The present rate of population growth may well be unsustainable, and for space exploration to make a difference it would have to provide means of carrying billions of people into space, a feat that is not in the cards in the foreseeable future, although eventually it will. In the meantime, space science may help us monitor the pressure on the environment and avail our planet of the resources of the solar system. Moreover, let us remember that in the long run the workings of nature, if man does nothing about them, are bound to create first a most unpleasant world for our descendants and then bring extinction upon them. Having science is no guarantee that those things will not happen. We cannot be assured that the desired level of knowledge is possible within whatever time limits infringe on our future. Nor can we be certain that just because we have that knowledge we will choose according to the best interests of the species. But we can be sure that, without the global knowledge that requires space science, we will simply have no choice to make. Our descendants will suffer for it; and eventually our species will disappear at the earliest cosmic inconvenience.
A species full of self-hatred may well choose such a path. But is the appeal of presumed atonement the most fitting choice for us to make? That ascetic choice may buy us a bit of time, but for what? In the long run it leads us straight into a grave. The other choice, the one that really lets nature run its course offers the opportunities for expansion and diversification that so far life has been fortunate to procure for itself. I refer to it as the one that really lets nature run its course because it recognizes that we, too, are part of nature. There is no question in my mind that in this case the way of nature has the potential for greater wisdom.
Sometimes it is said that a little bit of knowledge is dangerous, and that since we are not likely to have complete knowledge through space or any other kind of exploration, we are better off not embarking on this scientific enterprise in the first place. But we have seen, clearly I hope, that even though a bit of knowledge can be dangerous, there is no long future in ignorance.
My point is not that environmental concerns are unimportant. Just the opposite. They are very important and we should take the steps necessary to make decisions based on the most comprehensive picture of the Earth's environment we can obtain. Only then we can pay proper attention to the interests of our species. What I argue against is the rigid demand to act on myths about nature that have little more than mysticism in their favor.

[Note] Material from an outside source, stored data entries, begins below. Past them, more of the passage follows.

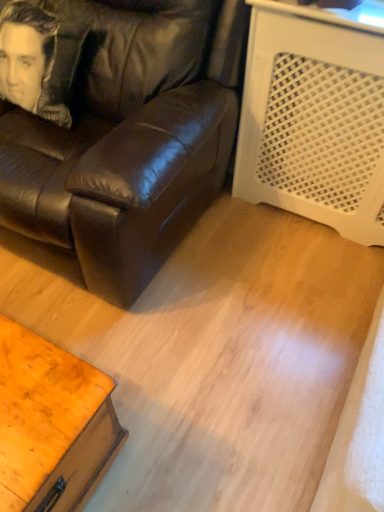 Question: From the image's perspective, is smooth leather pillow at upper left on top of wooden table at lower left?

Choices:
 (A) no
 (B) yes

Answer: (B)

Question: Can you confirm if smooth leather pillow at upper left is wider than wooden table at lower left?

Choices:
 (A) no
 (B) yes

Answer: (B)

Question: From a real-world perspective, is smooth leather pillow at upper left on wooden table at lower left?

Choices:
 (A) no
 (B) yes

Answer: (B)

Question: Is smooth leather pillow at upper left shorter than wooden table at lower left?

Choices:
 (A) no
 (B) yes

Answer: (B)

Question: Is smooth leather pillow at upper left not inside wooden table at lower left?

Choices:
 (A) yes
 (B) no

Answer: (A)

Question: From the image's perspective, is smooth leather pillow at upper left located above or below wooden table at lower left?

Choices:
 (A) above
 (B) below

Answer: (A)

Question: Is point (41, 19) closer or farther from the camera than point (38, 410)?

Choices:
 (A) closer
 (B) farther

Answer: (B)

Question: Is smooth leather pillow at upper left wider or thinner than wooden table at lower left?

Choices:
 (A) wide
 (B) thin

Answer: (A)

Question: Visually, is smooth leather pillow at upper left positioned to the left or to the right of wooden table at lower left?

Choices:
 (A) right
 (B) left

Answer: (B)

Question: From a real-world perspective, is smooth leather pillow at upper left above or below matte black leather couch at center?

Choices:
 (A) above
 (B) below

Answer: (A)

Question: Would you say smooth leather pillow at upper left is to the left or to the right of matte black leather couch at center in the picture?

Choices:
 (A) left
 (B) right

Answer: (A)

Question: From the image's perspective, is smooth leather pillow at upper left located above or below matte black leather couch at center?

Choices:
 (A) below
 (B) above

Answer: (B)

Question: Considering their positions, is smooth leather pillow at upper left located in front of or behind matte black leather couch at center?

Choices:
 (A) front
 (B) behind

Answer: (B)

Question: Relative to smooth leather pillow at upper left, is matte black leather couch at center in front or behind?

Choices:
 (A) behind
 (B) front

Answer: (B)

Question: Choose the correct answer: Is matte black leather couch at center inside smooth leather pillow at upper left or outside it?

Choices:
 (A) outside
 (B) inside

Answer: (A) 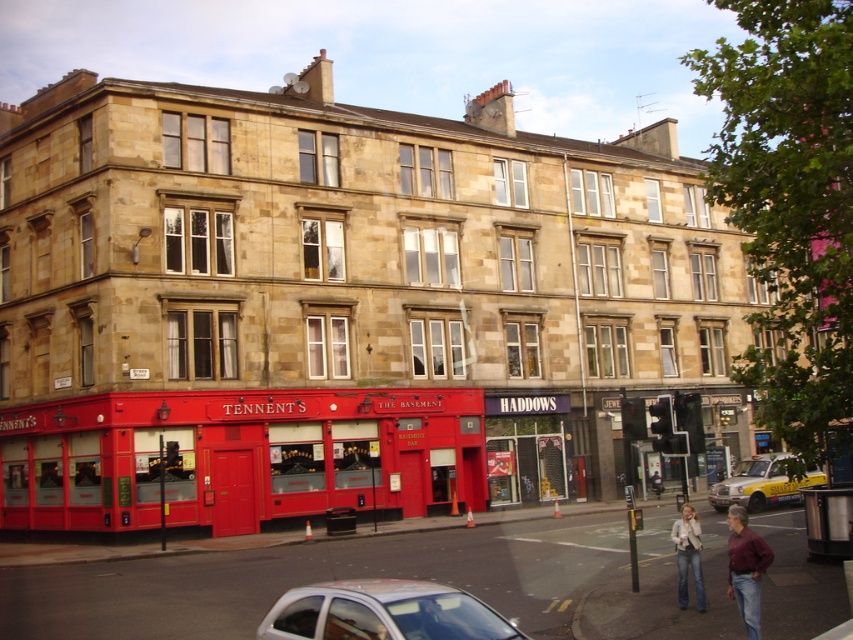 Does white glossy car at lower center appear on the right side of maroon cotton shirt at lower right?

In fact, white glossy car at lower center is to the left of maroon cotton shirt at lower right.

Does point (460, 595) lie behind point (734, 532)?

No, (460, 595) is in front of (734, 532).

The height and width of the screenshot is (640, 853). What do you see at coordinates (383, 612) in the screenshot?
I see `white glossy car at lower center` at bounding box center [383, 612].

At what (x,y) coordinates should I click in order to perform the action: click on white glossy car at lower center. Please return your answer as a coordinate pair (x, y). The image size is (853, 640). Looking at the image, I should click on (383, 612).

Can you confirm if red painted bus at lower center is positioned to the left of denim jacket at lower right?

Indeed, red painted bus at lower center is positioned on the left side of denim jacket at lower right.

Between red painted bus at lower center and denim jacket at lower right, which one has less height?

Standing shorter between the two is denim jacket at lower right.

Is point (234, 531) behind point (701, 572)?

Yes, point (234, 531) is behind point (701, 572).

At what (x,y) coordinates should I click in order to perform the action: click on red painted bus at lower center. Please return your answer as a coordinate pair (x, y). This screenshot has width=853, height=640. Looking at the image, I should click on (236, 456).

Between maroon cotton shirt at lower right and denim jacket at lower right, which one appears on the left side from the viewer's perspective?

From the viewer's perspective, denim jacket at lower right appears more on the left side.

Consider the image. Who is more distant from viewer, (x=730, y=556) or (x=693, y=577)?

Point (x=693, y=577)

The image size is (853, 640). In order to click on maroon cotton shirt at lower right in this screenshot , I will do `click(746, 568)`. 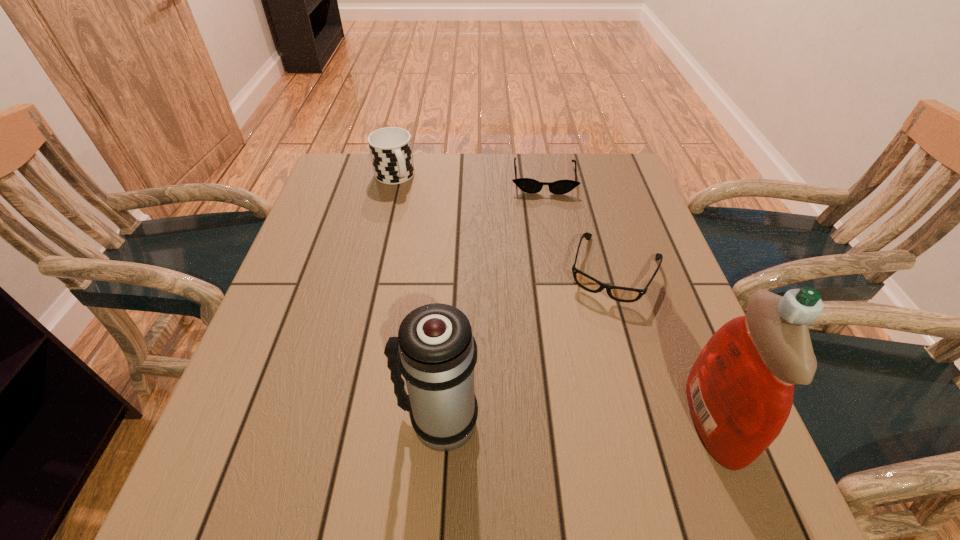 Identify the location of vacant space located on the front-facing side of the shortest object. The width and height of the screenshot is (960, 540). (544, 218).

Where is `vacant region located 0.210m on the front-facing side of the shortest object`? vacant region located 0.210m on the front-facing side of the shortest object is located at coordinates (546, 246).

Image resolution: width=960 pixels, height=540 pixels. In order to click on vacant space situated 0.100m on the front-facing side of the shortest object in this screenshot , I will do `click(544, 218)`.

Where is `vacant space positioned 0.240m on the side of the third shortest object with the handle`? vacant space positioned 0.240m on the side of the third shortest object with the handle is located at coordinates (433, 241).

Locate an element on the screen. The height and width of the screenshot is (540, 960). vacant region located on the side of the third shortest object with the handle is located at coordinates coord(413,210).

This screenshot has width=960, height=540. I want to click on free space located 0.350m on the side of the third shortest object with the handle, so click(450, 269).

The image size is (960, 540). In order to click on vacant position located 0.130m on the front-facing side of the third nearest object in this screenshot , I will do pyautogui.click(x=584, y=349).

This screenshot has height=540, width=960. Find the location of `vacant region located 0.190m on the front-facing side of the third nearest object`. vacant region located 0.190m on the front-facing side of the third nearest object is located at coordinates (575, 374).

This screenshot has width=960, height=540. What are the coordinates of `vacant space located on the front-facing side of the third nearest object` in the screenshot? It's located at (570, 386).

Identify the location of sunglasses that is at the far edge. This screenshot has height=540, width=960. (528, 185).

The decision is, of course, not mine to make. My intent has been to bring before the reader the considerations relevant to these large issues and the arguments that are most suitable to them. I hope I have shown that the very heart of space exploration contains within it the best justification of the entire enterprise. In doing my small part to reduce the dimming of starlight, I trust that, as H. G. Wells said, “Life, for ever dying to be born afresh, for ever young and eager, will presently stand upon this earth as upon a footstool, and stretch out its realm amidst the stars.”
 Op. cit., p. 83.
 Lewontin, R.C., S. Rose, and L. J. Kamin. Not in Our Genes: Biology, Ideology, and Human Nature (New York: Pantheon Books, 1984).